Zuckerberg: “Mereka mendesak kami hapus hal-hal yang sebenarnya benar! yang mengatakan vaksin itu memiliki efek samping, harus dihapus”

Mark Zuckerberg, CEO Meta, mengkritik pendekatan pemerintahan Biden terhadap moderasi konten media sosial. Dalam wawancaranya di podcast Joe Rogan, Zuckerberg menceritakan tekanan yang dihadapi perusahaannya selama pandemi COVID-19, termasuk permintaan dari pejabat pemerintah untuk menghapus konten tertentu, bahkan yang dianggap lucu atau benar. 

Zuckerberg menyebutkan satu contoh di mana sebuah meme yang menampilkan aktor Leonardo DiCaprio diminta untuk dihapus karena menyiratkan bahwa penerima vaksin COVID-19 mungkin memenuhi syarat untuk gugatan class action. Meskipun demikian, Meta menolak untuk menghapus meme tersebut dengan alasan bahwa mereka tidak akan menghapus humor. Zuckerberg juga mengungkapkan bagaimana pemerintah meminta penghapusan konten yang membahas efek samping vaksin meskipun informasi tersebut akurat. 

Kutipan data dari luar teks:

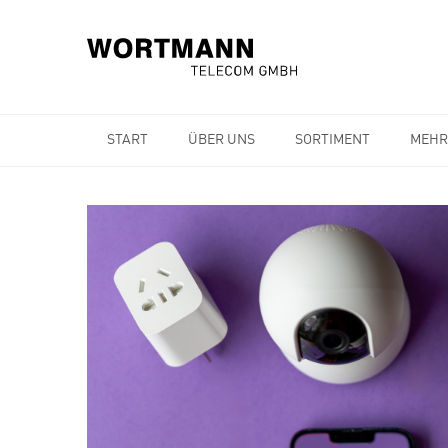
START
ÜBER UNS
SORTIMENT
MEHR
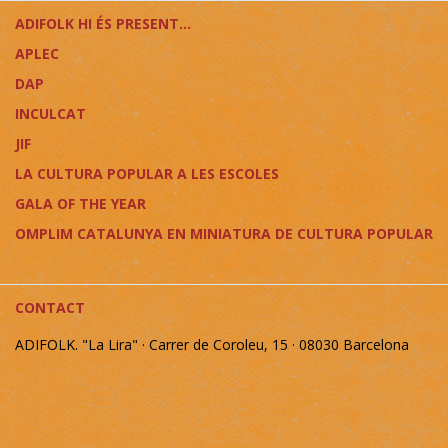
ADIFOLK HI ÉS PRESENT...
APLEC
DAP
INCULCAT
JIF
LA CULTURA POPULAR A LES ESCOLES
GALA OF THE YEAR
OMPLIM CATALUNYA EN MINIATURA DE CULTURA POPULAR
CONTACT
ADIFOLK. "La Lira" · Carrer de Coroleu, 15 · 08030 Barcelona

“Kami bilang, tidak, kami tidak akan menghapus hal-hal yang benar, itu konyol,” kata Zuckerberg. Dia menggambarkan situasi ini sebagai “kejam,” dengan berbagai lembaga pemerintah yang melakukan penyelidikan dan pengawasan terhadap Meta selama periode itu. Wawancara ini datang di tengah perubahan kebijakan besar di Meta, termasuk pembubaran tim pemeriksaan fakta dan penghentian program Keberagaman, Keadilan, dan Inklusi.